About this exercise
Pick out all lines in the listing holding the string "Muqtada" and copy them.

Source records
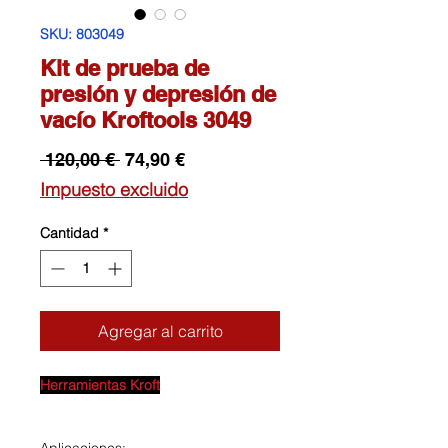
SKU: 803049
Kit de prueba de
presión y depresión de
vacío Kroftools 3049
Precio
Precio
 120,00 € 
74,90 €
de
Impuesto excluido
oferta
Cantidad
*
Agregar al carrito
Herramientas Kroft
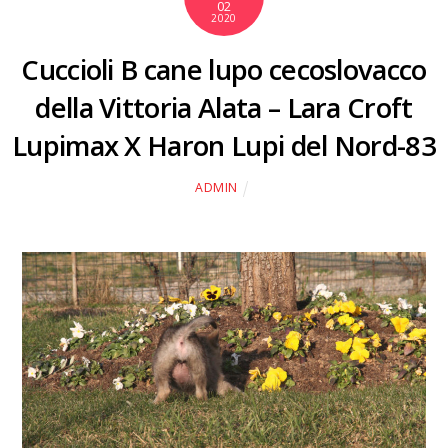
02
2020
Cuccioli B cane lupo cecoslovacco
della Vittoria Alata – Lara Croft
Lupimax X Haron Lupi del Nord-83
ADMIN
--
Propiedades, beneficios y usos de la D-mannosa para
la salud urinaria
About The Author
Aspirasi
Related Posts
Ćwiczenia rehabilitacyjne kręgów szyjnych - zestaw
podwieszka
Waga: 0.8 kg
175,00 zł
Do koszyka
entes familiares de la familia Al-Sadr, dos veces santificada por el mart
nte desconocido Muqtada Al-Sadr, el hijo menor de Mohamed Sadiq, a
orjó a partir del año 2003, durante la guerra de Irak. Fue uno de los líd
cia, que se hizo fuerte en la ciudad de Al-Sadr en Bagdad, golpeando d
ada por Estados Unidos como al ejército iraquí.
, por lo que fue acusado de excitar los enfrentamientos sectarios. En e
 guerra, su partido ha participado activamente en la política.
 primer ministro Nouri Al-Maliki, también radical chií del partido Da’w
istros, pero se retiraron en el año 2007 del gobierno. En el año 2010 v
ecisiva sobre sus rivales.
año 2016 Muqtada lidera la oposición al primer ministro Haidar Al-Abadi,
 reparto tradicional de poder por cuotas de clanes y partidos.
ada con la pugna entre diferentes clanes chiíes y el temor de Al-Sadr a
==
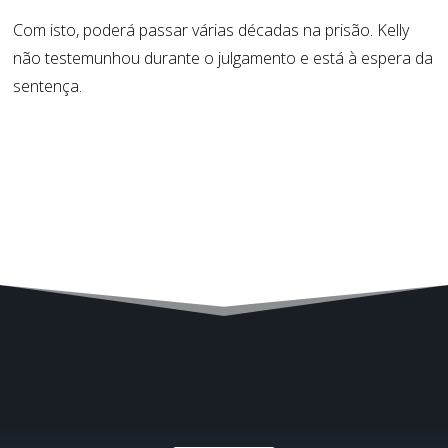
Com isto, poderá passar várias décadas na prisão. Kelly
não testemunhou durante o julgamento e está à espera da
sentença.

Completed task
nte desconocido Muqtada Al-Sadr, el hijo menor de Mohamed Sadiq, a
año 2016 Muqtada lidera la oposición al primer ministro Haidar Al-Abadi,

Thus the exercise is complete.